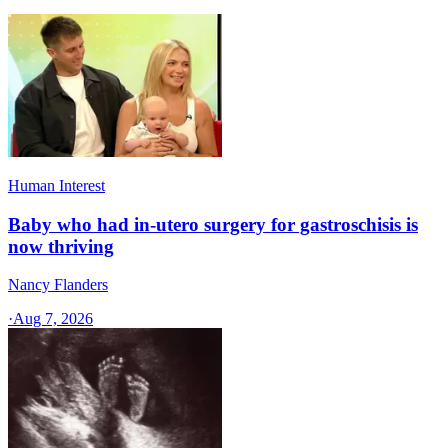
Human Interest
Baby who had in-utero surgery for gastroschisis is
now thriving
Nancy Flanders
·
Aug 7, 2026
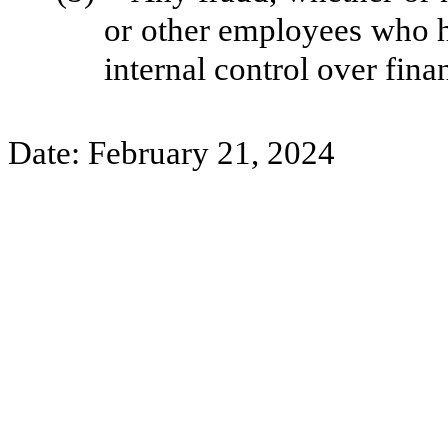
or other employees who hav
internal control over fina
Date: February 21, 2024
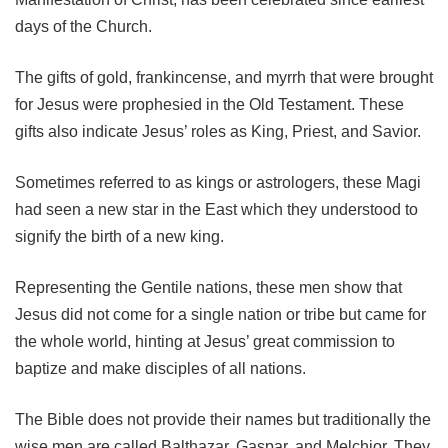
days of the Church.
The gifts of gold, frankincense, and myrrh that were brought
for Jesus were prophesied in the Old Testament. These
gifts also indicate Jesus’ roles as King, Priest, and Savior.
Sometimes referred to as kings or astrologers, these Magi
had seen a new star in the East which they understood to
signify the birth of a new king.
Representing the Gentile nations, these men show that
Jesus did not come for a single nation or tribe but came for
the whole world, hinting at Jesus’ great commission to
baptize and make disciples of all nations.
The Bible does not provide their names but traditionally the
wise men are called Balthazar, Gaspar, and Melchior. They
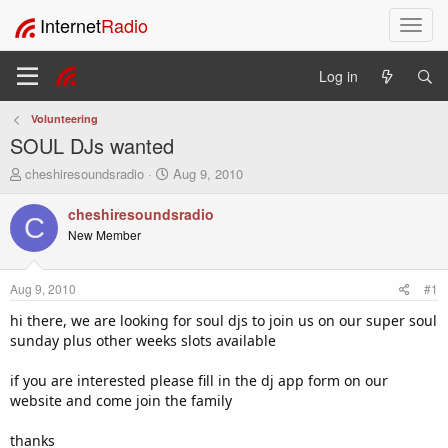
Internet
Radio
T
o
g
Log in
g
l
Volunteering
e
SOUL DJs wanted
n
a
T
S
cheshiresoundsradio
Aug 9, 2010
v
h
t
i
r
a
cheshiresoundsradio
C
e
r
g
New Member
a
t
a
d
d
t
s
a
i
Aug 9, 2010
#1
t
t
o
a
e
hi there, we are looking for soul djs to join us on our super soul
n
r
sunday plus other weeks slots available
t
e
if you are interested please fill in the dj app form on our
r
website and come join the family
thanks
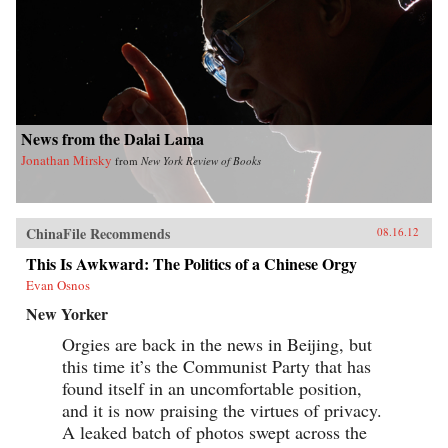
News from the Dalai Lama
Jonathan Mirsky
from
New York Review of Books
ChinaFile Recommends
08.16.12
This Is Awkward: The Politics of a Chinese Orgy
Evan Osnos
New Yorker
Orgies are back in the news in Beijing, but
this time it’s the Communist Party that has
found itself in an uncomfortable position,
and it is now praising the virtues of privacy.
A leaked batch of photos swept across the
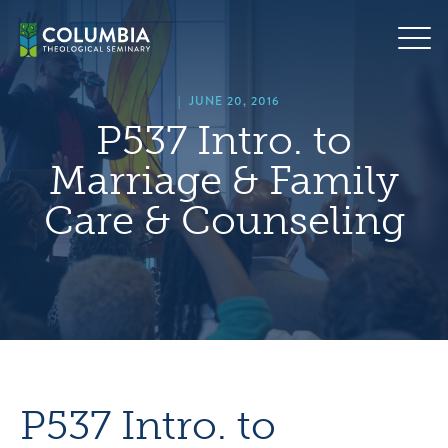
Skip
hero
to
default
content
image
|
JUNE 20, 2016
P537 Intro. to
Marriage & Family
Care & Counseling
P537 Intro. to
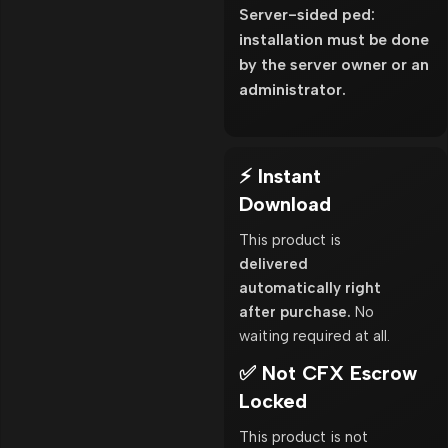
Server-sided ped:
installation must be done
by the server owner or an
administrator.
⚡ Instant
Download
This product is
delivered
automatically right
after purchase.
No
waiting required at all.
✅ Not CFX Escrow
Locked
This product is not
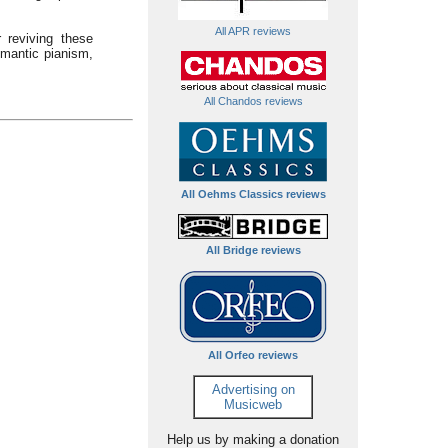
All APR reviews
 reviving these
mantic pianism,
All Chandos reviews
All Oehms Classics reviews
All Bridge reviews
All Orfeo reviews
Advertising on
Musicweb
Help us by making a donation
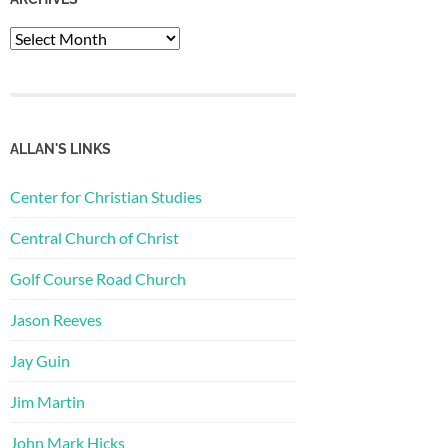
Archives
ALLAN'S LINKS
Center for Christian Studies
Central Church of Christ
Golf Course Road Church
Jason Reeves
Jay Guin
Jim Martin
John Mark Hicks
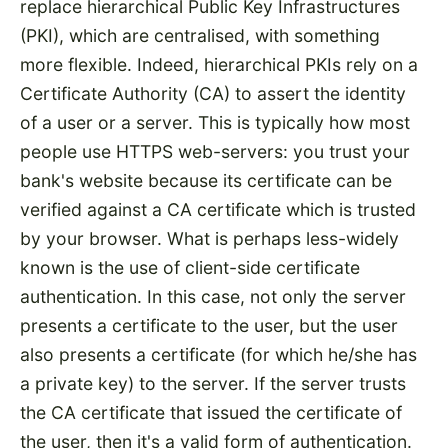
replace hierarchical Public Key Infrastructures
(PKI), which are centralised, with something
more flexible. Indeed, hierarchical PKIs rely on a
Certificate Authority (CA) to assert the identity
of a user or a server. This is typically how most
people use HTTPS web-servers: you trust your
bank's website because its certificate can be
verified against a CA certificate which is trusted
by your browser. What is perhaps less-widely
known is the use of client-side certificate
authentication. In this case, not only the server
presents a certificate to the user, but the user
also presents a certificate (for which he/she has
a private key) to the server. If the server trusts
the CA certificate that issued the certificate of
the user, then it's a valid form of authentication.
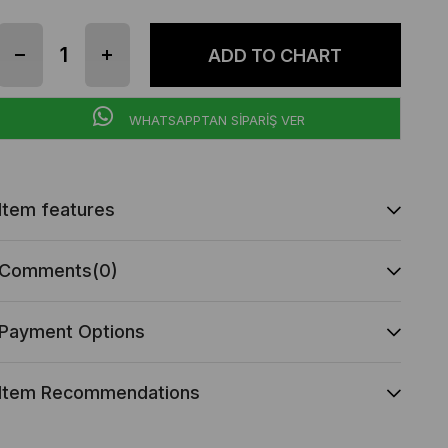
WHATSAPPTAN SİPARİŞ VER
Item features
Comments
(0)
Payment Options
Item Recommendations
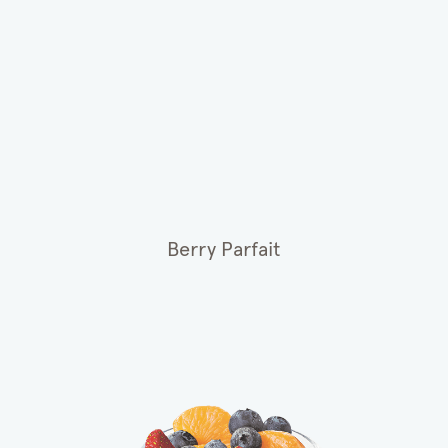
Berry Parfait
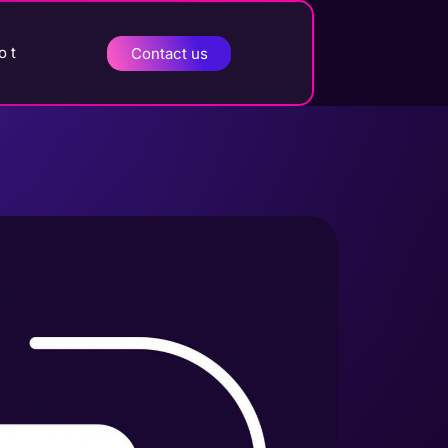
o t
Contact us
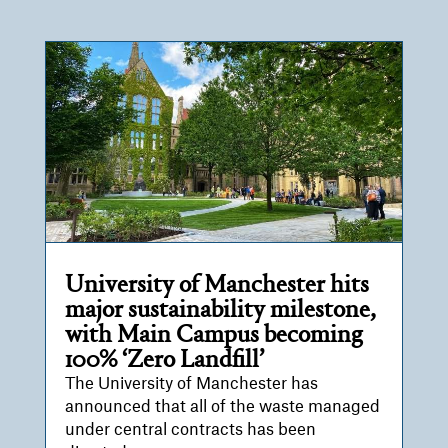
University of Manchester hits
major sustainability milestone,
with Main Campus becoming
100% ‘Zero Landfill’
The University of Manchester has
announced that all of the waste managed
under central contracts has been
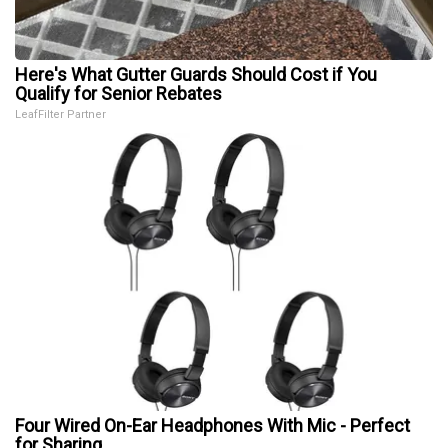
Here's What Gutter Guards Should Cost if You
Qualify for Senior Rebates
LeafFilter Partner
Four Wired On-Ear Headphones With Mic - Perfect
for Sharing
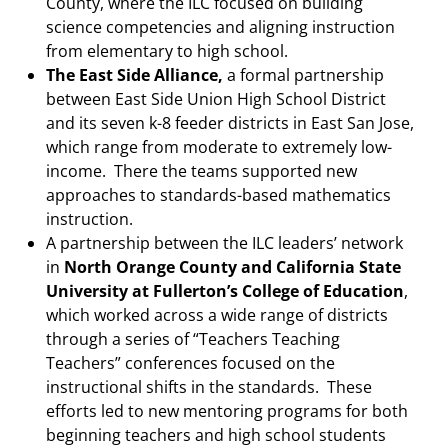
County, where the ILC focused on building
science competencies and aligning instruction
from elementary to high school.
The East Side Alliance,
a formal partnership
between East Side Union High School District
and its seven k-8 feeder districts in East San Jose,
which range from moderate to extremely low-
income. There the teams supported new
approaches to standards-based mathematics
instruction.
A partnership between the ILC leaders’ network
in
North Orange County and California State
University at Fullerton’s College of Education
,
which worked across a wide range of districts
through a series of “Teachers Teaching
Teachers” conferences focused on the
instructional shifts in the standards. These
efforts led to new mentoring programs for both
beginning teachers and high school students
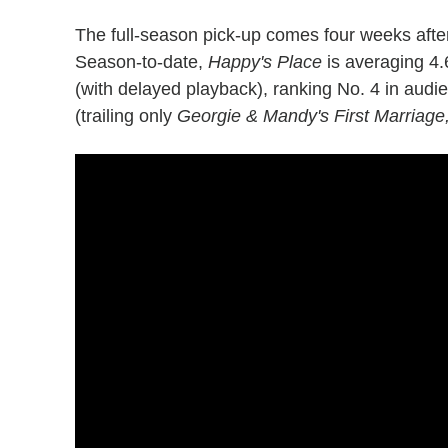
The full-season pick-up comes four weeks afte
Season-to-date,
Happy's Place
is averaging 4.
(with delayed playback), ranking No. 4 in audi
(trailing only
Georgie & Mandy's First Marriage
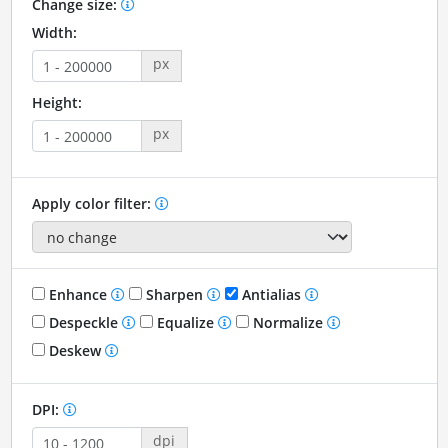
Change size:
Width:
px
Height:
px
Apply color filter:
Enhance
Sharpen
Antialias
Despeckle
Equalize
Normalize
Deskew
DPI:
dpi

● Exercise: Search the data above for the word "University" and report how many lines contain it, with nothing further.

● Reply: 3